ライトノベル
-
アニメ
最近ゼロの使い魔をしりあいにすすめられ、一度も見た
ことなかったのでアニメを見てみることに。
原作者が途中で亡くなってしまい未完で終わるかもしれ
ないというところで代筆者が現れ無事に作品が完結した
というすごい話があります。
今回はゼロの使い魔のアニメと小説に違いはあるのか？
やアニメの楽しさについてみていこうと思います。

==

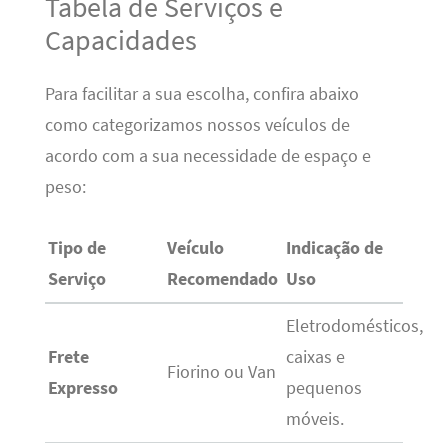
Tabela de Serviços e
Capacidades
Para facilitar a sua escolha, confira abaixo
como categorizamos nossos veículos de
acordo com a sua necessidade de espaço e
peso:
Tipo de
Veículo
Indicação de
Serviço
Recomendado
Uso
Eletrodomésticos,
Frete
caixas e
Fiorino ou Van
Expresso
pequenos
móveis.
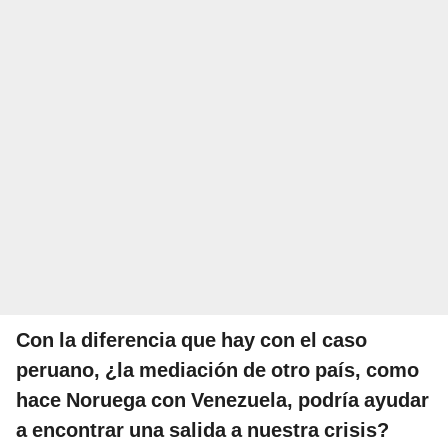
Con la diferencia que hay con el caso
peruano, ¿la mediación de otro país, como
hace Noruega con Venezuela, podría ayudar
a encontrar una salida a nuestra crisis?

* _Exercise instructions_:
Copy only this part of the entries above: the line with "原作者が途中で亡くなってしまい未完で終わるかもしれ", the line with "やアニメの楽しさについてみていこうと思います。", and the lines between, all exactly as written.

* _Your solution_:
原作者が途中で亡くなってしまい未完で終わるかもしれ
ないというところで代筆者が現れ無事に作品が完結した
というすごい話があります。
今回はゼロの使い魔のアニメと小説に違いはあるのか？
やアニメの楽しさについてみていこうと思います。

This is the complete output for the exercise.